Ces montants appellent une précision importante. Les chiffres avancés sont des déclarations personnelles de Nathalie Andreani, non vérifiées par des documents fiscaux certifiés ou des audits externes indépendants. OnlyFans ne publie pas les revenus individuels de ses créateurs. MYM, malgré son ancrage juridique français, n'en fait pas davantage à titre individuel.
La directive DAC7 , opérationnelle depuis janvier 2026, oblige certes les plateformes à transmettre les données de revenus aux administrations fiscales européennes. Mais ces données ne sont pas rendues publiques. Ce que Nathalie Andreani communique, c'est ce qu'elle choisit de partager, dans le format et avec le niveau de détail qu'elle juge approprié. La différence entre déclaration personnelle et réalité certifiée reste entière.
Ce contexte ne diminue pas la portée de ses revenus, mais invite à lire ces chiffres pour ce qu'ils sont : une communication personnelle d'une créatrice qui a fait de sa transparence financière un élément de son image publique et un outil de sa visibilité.
Nathalie Andreani ne travaille pas seule. Elle opère en duo avec son compagnon Gabano, lui aussi ancienne figure de la télé-réalité française. Ensemble, ils ont structuré une activité de création de contenu sur les deux plateformes, exploitant la dynamique relationnelle comme moteur d'audience et de fidélisation.
Ce modèle en couple est de plus en plus courant dans le secteur. Les données du marché indiquent régulièrement que les créateurs en duo génèrent en moyenne davantage de revenus que les créateurs solo. La dynamique à deux attire une audience différente, souvent plus engagée dans la durée et plus disposée à investir dans des contenus supplémentaires.
Nathalie Andreani et Gabano ont su transférer la notoriété acquise à la télévision vers des plateformes à monétisation directe. Un chemin que plusieurs autres couples issus de la télé-réalité ont emprunté depuis, avec des résultats très variables selon la capacité à construire une communauté fidèle.

Malgré ses résultats, Nathalie Andreani n'occupe pas le sommet du classement des créatrices françaises les plus fortunées. Ce rang est tenu par Clara Morgane, dont la fortune totale est estimée à 9 millions d'euros — un écart considérable qui s'explique par une carrière bien plus longue, une notoriété construite depuis les années 2000 et une capacité à se réinventer sur plusieurs décennies.
Clara Morgane a eu plus d'une décennie d'avance sur le développement des plateformes de contenu par abonnement. Son calendrier annuel s'écoule depuis plus de vingt ans, générant des revenus récurrents indépendants des fluctuations des algorithmes en ligne. Sa reconversion vers les retraites bien-être en 2026 illustre une stratégie de long terme que peu de créatrices plus récentes peuvent se permettre d'envisager à ce stade.
Nathalie Andreani joue dans une autre temporalité. Plus récente dans la carrière numérique, elle représente une génération qui a construit sa fortune directement sur les plateformes, sans passer par les structures traditionnelles de l'industrie adulte française.
Avec de tels revenus déclarés, la question fiscale est centrale pour Nathalie Andreani comme pour l'ensemble des créatrices à hauts revenus. La directive DAC7, pleinement opérationnelle en 2026, a mis fin à l'opacité des revenus générés sur les plateformes numériques.

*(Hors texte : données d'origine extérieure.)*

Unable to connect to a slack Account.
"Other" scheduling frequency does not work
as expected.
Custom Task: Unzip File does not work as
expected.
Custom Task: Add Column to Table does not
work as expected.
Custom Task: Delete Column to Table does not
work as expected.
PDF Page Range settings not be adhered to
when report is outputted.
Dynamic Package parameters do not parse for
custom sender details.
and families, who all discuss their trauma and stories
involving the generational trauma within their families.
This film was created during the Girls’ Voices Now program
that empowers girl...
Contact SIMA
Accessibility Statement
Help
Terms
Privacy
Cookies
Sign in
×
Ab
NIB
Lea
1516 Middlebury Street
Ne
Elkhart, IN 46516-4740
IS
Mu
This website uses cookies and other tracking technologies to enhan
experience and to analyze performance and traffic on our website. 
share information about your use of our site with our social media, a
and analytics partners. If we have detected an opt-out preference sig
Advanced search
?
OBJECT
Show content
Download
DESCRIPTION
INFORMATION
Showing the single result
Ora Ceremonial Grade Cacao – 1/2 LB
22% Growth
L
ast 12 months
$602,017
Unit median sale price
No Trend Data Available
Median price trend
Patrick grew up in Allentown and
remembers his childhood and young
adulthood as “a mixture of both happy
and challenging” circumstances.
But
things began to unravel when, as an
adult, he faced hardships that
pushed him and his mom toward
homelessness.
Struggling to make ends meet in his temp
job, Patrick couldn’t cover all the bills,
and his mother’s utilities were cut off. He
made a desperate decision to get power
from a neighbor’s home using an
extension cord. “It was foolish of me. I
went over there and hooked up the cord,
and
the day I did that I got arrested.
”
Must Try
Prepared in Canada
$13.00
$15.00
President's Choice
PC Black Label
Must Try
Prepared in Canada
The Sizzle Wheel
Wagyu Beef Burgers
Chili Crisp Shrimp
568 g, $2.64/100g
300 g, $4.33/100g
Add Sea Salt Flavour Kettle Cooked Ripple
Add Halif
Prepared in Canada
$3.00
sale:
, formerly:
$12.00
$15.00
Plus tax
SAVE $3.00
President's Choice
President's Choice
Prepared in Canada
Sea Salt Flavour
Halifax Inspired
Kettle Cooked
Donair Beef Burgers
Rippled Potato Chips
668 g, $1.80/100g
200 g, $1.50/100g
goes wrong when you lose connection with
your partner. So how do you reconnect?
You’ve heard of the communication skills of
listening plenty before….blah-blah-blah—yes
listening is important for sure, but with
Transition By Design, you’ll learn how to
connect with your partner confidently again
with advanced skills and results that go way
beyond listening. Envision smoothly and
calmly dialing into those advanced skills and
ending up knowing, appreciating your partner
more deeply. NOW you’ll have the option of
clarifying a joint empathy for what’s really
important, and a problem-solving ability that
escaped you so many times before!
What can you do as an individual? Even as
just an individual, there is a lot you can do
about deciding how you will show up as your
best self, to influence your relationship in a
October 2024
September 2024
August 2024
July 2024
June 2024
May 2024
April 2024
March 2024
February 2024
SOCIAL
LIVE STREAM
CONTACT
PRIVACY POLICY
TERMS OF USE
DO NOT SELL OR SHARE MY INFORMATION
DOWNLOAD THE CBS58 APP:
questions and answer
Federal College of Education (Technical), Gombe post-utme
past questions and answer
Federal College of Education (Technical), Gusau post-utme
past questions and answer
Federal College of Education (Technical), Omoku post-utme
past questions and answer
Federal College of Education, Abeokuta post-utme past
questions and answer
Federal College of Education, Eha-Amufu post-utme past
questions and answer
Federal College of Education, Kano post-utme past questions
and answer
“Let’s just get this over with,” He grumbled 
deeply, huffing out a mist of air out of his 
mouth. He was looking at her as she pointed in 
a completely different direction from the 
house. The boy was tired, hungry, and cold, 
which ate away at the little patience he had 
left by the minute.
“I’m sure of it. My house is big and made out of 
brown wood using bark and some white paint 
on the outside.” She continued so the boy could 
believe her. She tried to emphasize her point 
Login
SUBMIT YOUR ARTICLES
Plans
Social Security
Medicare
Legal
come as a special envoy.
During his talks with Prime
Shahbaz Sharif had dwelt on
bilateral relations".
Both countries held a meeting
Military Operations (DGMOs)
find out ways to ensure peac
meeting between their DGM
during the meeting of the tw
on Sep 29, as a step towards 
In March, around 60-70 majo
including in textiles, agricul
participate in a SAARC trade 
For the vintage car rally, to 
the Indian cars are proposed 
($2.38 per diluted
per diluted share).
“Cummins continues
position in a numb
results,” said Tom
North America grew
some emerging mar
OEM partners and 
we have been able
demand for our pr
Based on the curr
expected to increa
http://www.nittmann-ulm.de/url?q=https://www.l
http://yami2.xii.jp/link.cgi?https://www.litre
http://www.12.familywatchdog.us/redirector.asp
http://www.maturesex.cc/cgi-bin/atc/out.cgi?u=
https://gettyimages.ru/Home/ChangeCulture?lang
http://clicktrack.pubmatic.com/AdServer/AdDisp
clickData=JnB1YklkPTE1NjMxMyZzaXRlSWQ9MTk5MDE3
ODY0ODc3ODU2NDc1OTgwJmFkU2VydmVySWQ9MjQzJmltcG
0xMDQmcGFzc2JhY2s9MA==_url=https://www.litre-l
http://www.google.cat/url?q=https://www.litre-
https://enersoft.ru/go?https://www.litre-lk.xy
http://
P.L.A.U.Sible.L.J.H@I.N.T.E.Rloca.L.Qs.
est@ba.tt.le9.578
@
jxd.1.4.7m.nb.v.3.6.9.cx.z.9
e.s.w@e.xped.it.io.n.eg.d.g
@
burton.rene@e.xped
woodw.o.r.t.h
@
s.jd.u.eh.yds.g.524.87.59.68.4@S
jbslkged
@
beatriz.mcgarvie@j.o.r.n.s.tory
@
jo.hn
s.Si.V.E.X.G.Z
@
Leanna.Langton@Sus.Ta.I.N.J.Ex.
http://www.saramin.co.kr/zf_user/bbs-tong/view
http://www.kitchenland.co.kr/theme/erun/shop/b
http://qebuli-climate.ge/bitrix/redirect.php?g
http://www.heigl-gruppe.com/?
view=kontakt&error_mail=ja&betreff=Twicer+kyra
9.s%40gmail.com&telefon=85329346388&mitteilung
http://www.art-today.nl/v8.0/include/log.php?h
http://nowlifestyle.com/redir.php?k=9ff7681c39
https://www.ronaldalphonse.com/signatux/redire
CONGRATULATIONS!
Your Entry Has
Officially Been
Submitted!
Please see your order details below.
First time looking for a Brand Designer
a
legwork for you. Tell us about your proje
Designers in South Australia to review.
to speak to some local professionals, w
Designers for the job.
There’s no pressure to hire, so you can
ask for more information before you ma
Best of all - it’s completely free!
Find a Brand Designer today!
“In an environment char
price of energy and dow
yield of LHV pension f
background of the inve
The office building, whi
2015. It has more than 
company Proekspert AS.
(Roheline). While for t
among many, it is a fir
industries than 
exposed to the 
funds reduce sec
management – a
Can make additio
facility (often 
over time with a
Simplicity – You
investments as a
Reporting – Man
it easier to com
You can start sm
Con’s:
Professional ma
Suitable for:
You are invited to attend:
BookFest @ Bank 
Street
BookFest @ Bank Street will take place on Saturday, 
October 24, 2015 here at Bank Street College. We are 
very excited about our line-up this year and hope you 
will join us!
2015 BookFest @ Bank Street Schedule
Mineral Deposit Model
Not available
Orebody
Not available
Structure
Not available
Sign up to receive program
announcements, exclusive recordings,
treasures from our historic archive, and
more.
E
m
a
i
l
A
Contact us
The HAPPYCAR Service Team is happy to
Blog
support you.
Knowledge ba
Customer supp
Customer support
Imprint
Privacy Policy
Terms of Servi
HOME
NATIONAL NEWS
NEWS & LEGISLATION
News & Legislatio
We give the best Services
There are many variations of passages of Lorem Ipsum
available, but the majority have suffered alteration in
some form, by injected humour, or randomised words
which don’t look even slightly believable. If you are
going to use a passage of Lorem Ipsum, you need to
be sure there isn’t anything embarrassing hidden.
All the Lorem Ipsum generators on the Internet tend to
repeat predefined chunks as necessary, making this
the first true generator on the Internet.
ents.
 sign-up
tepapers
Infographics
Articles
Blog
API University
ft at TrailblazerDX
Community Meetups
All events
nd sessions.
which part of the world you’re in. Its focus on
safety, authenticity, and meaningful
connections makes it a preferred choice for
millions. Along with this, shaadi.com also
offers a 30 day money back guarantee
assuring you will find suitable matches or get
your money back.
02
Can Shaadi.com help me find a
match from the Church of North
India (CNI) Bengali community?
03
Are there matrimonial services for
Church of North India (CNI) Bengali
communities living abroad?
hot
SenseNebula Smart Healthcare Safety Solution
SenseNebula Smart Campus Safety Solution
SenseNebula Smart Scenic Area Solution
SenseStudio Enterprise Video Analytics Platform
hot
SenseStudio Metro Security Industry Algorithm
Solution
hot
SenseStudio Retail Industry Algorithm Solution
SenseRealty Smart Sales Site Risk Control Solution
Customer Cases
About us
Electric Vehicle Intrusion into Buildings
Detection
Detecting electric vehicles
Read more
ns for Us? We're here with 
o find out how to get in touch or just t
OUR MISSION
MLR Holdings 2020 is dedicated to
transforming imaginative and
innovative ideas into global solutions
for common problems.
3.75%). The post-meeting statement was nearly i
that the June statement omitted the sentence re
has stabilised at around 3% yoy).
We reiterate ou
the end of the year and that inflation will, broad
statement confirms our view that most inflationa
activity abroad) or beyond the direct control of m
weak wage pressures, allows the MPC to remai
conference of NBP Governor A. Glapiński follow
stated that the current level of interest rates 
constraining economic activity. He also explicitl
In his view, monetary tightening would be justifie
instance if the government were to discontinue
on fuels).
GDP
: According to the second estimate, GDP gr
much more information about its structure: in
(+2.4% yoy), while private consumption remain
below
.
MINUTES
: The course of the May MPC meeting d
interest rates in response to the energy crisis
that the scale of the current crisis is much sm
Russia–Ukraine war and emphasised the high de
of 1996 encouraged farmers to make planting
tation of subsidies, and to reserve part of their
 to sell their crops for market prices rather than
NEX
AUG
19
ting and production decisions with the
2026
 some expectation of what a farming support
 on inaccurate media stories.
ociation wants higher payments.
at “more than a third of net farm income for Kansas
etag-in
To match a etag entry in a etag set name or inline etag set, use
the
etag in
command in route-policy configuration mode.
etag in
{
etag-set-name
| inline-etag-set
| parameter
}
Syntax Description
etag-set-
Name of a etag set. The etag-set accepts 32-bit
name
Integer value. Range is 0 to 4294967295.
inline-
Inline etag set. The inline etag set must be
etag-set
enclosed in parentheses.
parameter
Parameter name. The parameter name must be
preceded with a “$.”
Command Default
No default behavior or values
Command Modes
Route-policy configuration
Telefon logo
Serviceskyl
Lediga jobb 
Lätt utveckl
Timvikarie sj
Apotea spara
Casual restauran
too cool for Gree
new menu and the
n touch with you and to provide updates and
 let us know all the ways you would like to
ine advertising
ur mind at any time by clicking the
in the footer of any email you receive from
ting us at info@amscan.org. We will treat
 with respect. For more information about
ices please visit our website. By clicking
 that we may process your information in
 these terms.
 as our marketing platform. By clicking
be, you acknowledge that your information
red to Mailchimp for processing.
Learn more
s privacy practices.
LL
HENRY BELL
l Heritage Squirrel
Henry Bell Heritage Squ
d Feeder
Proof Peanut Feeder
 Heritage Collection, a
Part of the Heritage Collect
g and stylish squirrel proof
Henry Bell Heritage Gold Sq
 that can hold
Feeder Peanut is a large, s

MYM, structuré en France, déclare directement à l'administration française. OnlyFans transmet ses données via le HMRC britannique, qui les retransmet ensuite aux fiscs européens concernés.
Pour des créatrices dont les revenus dépassent largement les seuils du régime simplifié, la structure juridique et comptable de l'activité est devenue un enjeu stratégique de premier plan. Les cotisations sociales atteignent 25,6 % du chiffre d'affaires brut — avant même de déduire la commission de la plateforme, une erreur fréquente qui entraîne des redressements fiscaux importants.
Des profils comme Clara Morgane, qui s'est reconvertie dans le bien-être et le féminin sacré , ou comme Mia Khalifa, qui a défilé à la Fashion Week de Paris en mars 2026 , montrent que les chemins de sortie existent et peuvent être valorisants une fois la fortune bâtie. Nathalie Andreani, pour l'heure, est toujours dans la phase de construction.